_What this task involves_
Starting at the line that contains "En este nuevo", write out every line through the end of the records exactly as it stands, and leave out all pictures.

**** Dataset ****

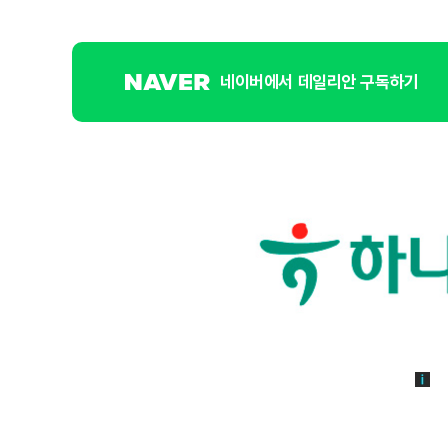
네이버에서 데일리안 구독하기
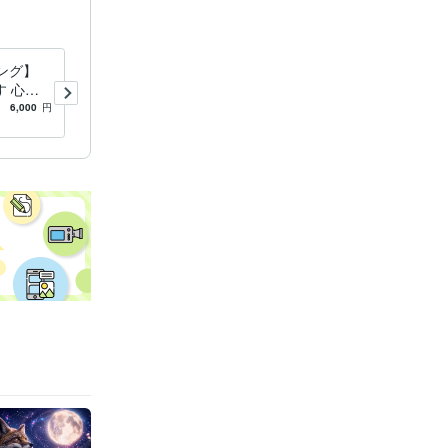
ング】
お試し20分【遠隔ヒーリン
 心や
グ】で、心と体を癒します
痛みがあ
心や体が疲れている方、痛み
6,000
円
4.9
(59)
3,000
円
い方へ
がある方、元気になりたい方
へ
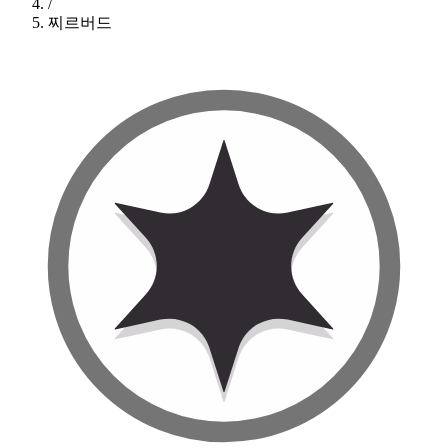
/
찌르버드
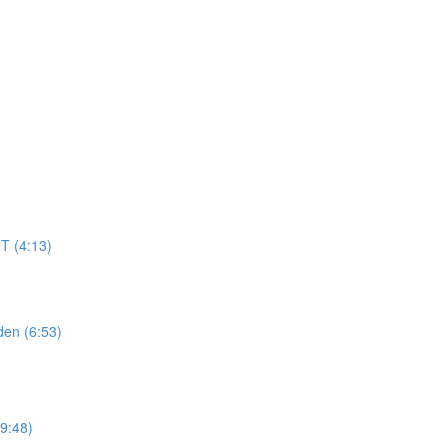
T (4:13)
den (6:53)
9:48)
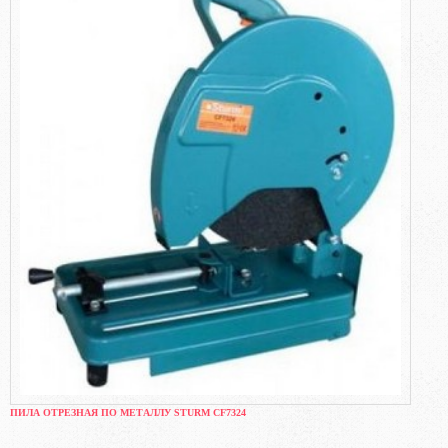
ПИЛА ОТРЕЗНАЯ ПО МЕТАЛЛУ STURM CF7324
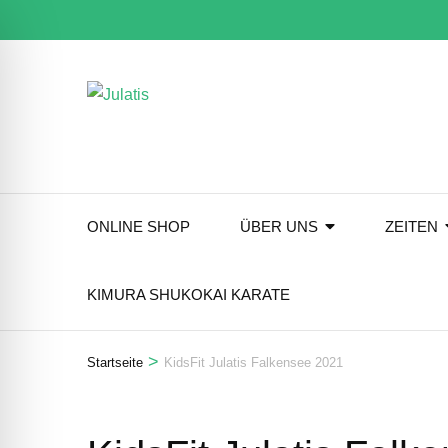
Zum
Inhalt
springen
(Eingabetaste
drücken)
ONLINE SHOP
ÜBER UNS
ZEITEN
KIMURA SHUKOKAI KARATE
>
Startseite
KidsFit Julatis Falkensee 2021
ehinderten-Modus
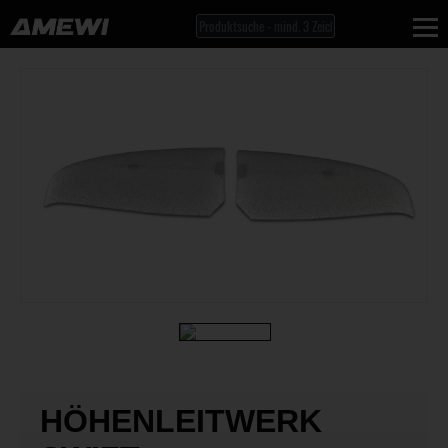
HÖHENLEITWERK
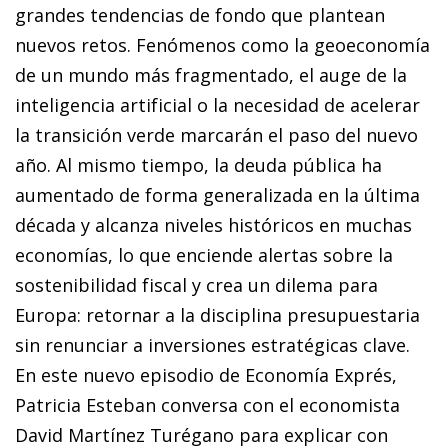
grandes tendencias de fondo que plantean
nuevos retos. Fenómenos como la geoeconomía
de un mundo más fragmentado, el auge de la
inteligencia artificial o la necesidad de acelerar
la transición verde marcarán el paso del nuevo
año. Al mismo tiempo, la deuda pública ha
aumentado de forma generalizada en la última
década y alcanza niveles históricos en muchas
economías, lo que enciende alertas sobre la
sostenibilidad fiscal y crea un dilema para
Europa: retornar a la disciplina presupuestaria
sin renunciar a inversiones estratégicas clave.
En este nuevo episodio de Economía Exprés,
Patricia Esteban conversa con el economista
David Martínez Turégano para explicar con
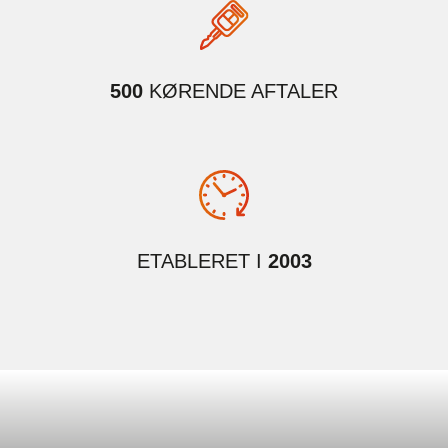
500
KØRENDE AFTALER
ETABLERET I
2003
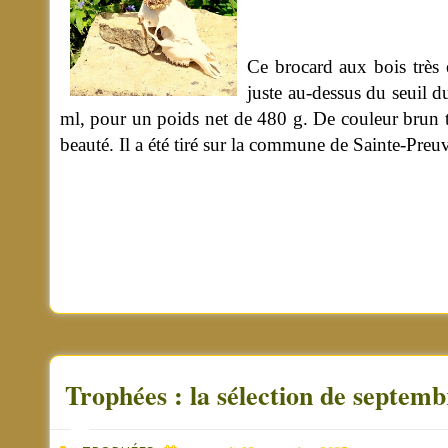
Ce brocard aux bois très 
juste au-dessus du seuil d
ml, pour un poids net de 480 g. De couleur brun trè
beauté. Il a été tiré sur la commune de Sainte-Pre
Trophées : la sélection de septem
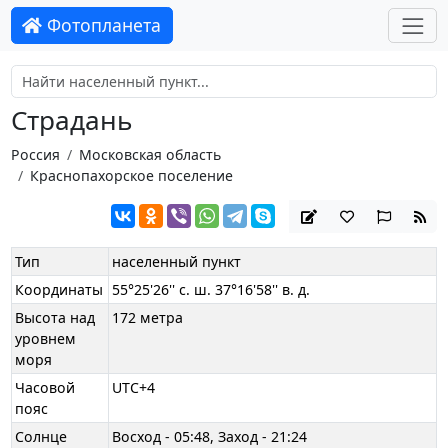
Фотопланета
Страдань
Россия
Московская область
Краснопахорское поселение
Тип
населенный пункт
Координаты
55°25'26'' с. ш. 37°16'58'' в. д.
Высота над
172 метра
уровнем
моря
Часовой
UTC+4
пояс
Солнце
Восход - 05:48, Заход - 21:24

****

_Answer_
En este nuevo episodio de Economía Exprés,
Patricia Esteban conversa con el economista
David Martínez Turégano para explicar con
500
KØRENDE AFTALER
ETABLERET I
2003
Ce brocard aux bois très 
juste au-dessus du seuil d
ml, pour un poids net de 480 g. De couleur brun trè
beauté. Il a été tiré sur la commune de Sainte-Pre
Trophées : la sélection de septem
Фотопланета
Страдань
Россия
Московская область
Краснопахорское поселение
Тип
населенный пункт
Координаты
55°25'26'' с. ш. 37°16'58'' в. д.
Высота над
172 метра
уровнем
моря
Часовой
UTC+4
пояс
Солнце
Восход - 05:48, Заход - 21:24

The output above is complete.